Rahul Bajaj, Chairman Bajaj Auto
Bajaj Auto’s performance in fiscal 2018 could have been much better had it not been for declining motorcycle sales in the domestic market, chairman Rahul Bajaj
wrote in a letter to shareholders in the company’s 11th annual report.
“This was not on account of the market as a whole, nor due to an overall lack of demand for all types and makes of motorcycles. Indeed, fiscal 2018 saw domestic sales of motorcycles grow by 13.7 per cent in volume,” wrote Bajaj, while expressing his concern.
However, the company continued doing well in the entry-level segment with its CT 100, Platina, and Discover 100 and 110, as well as in the sports and ‘super-sports’ segments with its Pulsars, Avengers, the Dominar 400 and the KTMs.
“We could not perform adequately in the large ‘commuter’ segment and sold less than what was expected,” he wrote, adding that “hopefully, this gap will be taken care of in the next couple of years through existing and new products”.

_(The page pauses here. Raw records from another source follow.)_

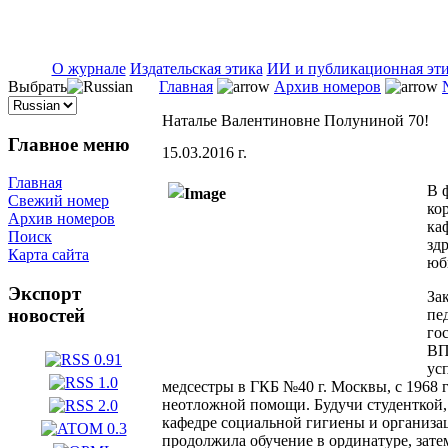
ISSN 2071-5021
О журнале
Издательская этика
ИИ и публикационная эт
Выбрать
Главная
Архив номеров
Наталье Валентиновне Полуниной 70!
Главное меню
15.03.2016 г.
Главная
В 
Свежий номер
ко
Архив номеров
ка
Поиск
зд
Карта сайта
юб
Экспорт
За
новостей
пе
го
ВП
ус
медсестры в ГКБ №40 г. Москвы, с 1968 
неотложной помощи. Будучи студенткой, 
кафедре социальной гигиены и организац
продолжила обучение в ординатуре, зате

Bajaj’s remarks come amid the company’s steadily declining market share and ceding ground to Hero MotoCorp
Honda, the third player, was only a few thousand units behind Pune-headquartered Bajaj Auto
last year. In a year when most motorcycle makers saw sales and market share grow as compared to the last, Pulsar and Discover maker’s share in the segment declined to 15.65 per cent from 18.04 per cent, the lowest in several years. Its volumes also dipped 1.3 per cent to 1,974,577 units from a year ago. The 13 per cent growth in the overall domestic sales was the fastest in seven years.

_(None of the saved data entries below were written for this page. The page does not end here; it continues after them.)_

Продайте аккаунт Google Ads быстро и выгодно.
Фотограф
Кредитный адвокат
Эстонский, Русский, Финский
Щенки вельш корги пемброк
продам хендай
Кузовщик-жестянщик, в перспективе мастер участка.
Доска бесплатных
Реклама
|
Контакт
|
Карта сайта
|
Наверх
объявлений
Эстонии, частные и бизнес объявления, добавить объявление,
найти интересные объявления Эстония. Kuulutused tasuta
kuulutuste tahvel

As part of the plan to strengthen its presence in the commuter segment, which accounts for bulk of the total market, Bajaj will introduce more attractive models and sub-models to compete at the lower end of the price chain in the commuter segment.

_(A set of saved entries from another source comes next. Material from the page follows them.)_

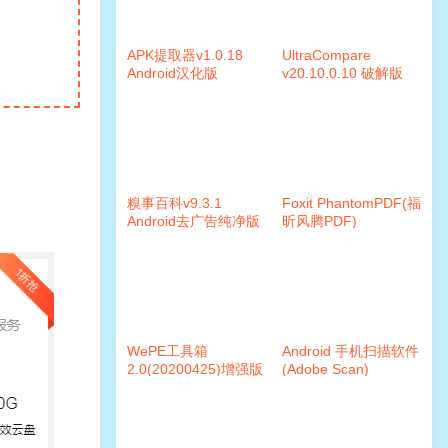
APK提取器v1.0.18
UltraCompare
Android汉化版
v20.10.0.10 破解版
糗事百科v9.3.1
Foxit PhantomPDF(福
Android去广告纯净版
昕风腾PDF)
10.0.0.35798 企业破
解版
WePE工具箱
Android 手机扫描软件
2.0(20200425)增强版
(Adobe Scan)
v19.06.02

Simultaneously, it will leverage the popularity of the Pulsar brand to focus on the top end as well. “It is clear that a ‘breakout’ moment has arrived for the company and it will compete as never before in this large segment,” the company said. Meanwhile, Bajaj expressed satisfaction over company’s exports performance and three-wheeler business, particularly in the goods carrier space, where it is a relatively new entrant.
Motorcycle exports grew 14.5 per cent to 1.39 million, while commercial vehicle exports increased by 39 per cent to over 267,000 units. In FY18, exports fetched $1.36 billion in revenues, up by over 25 per cent from last year.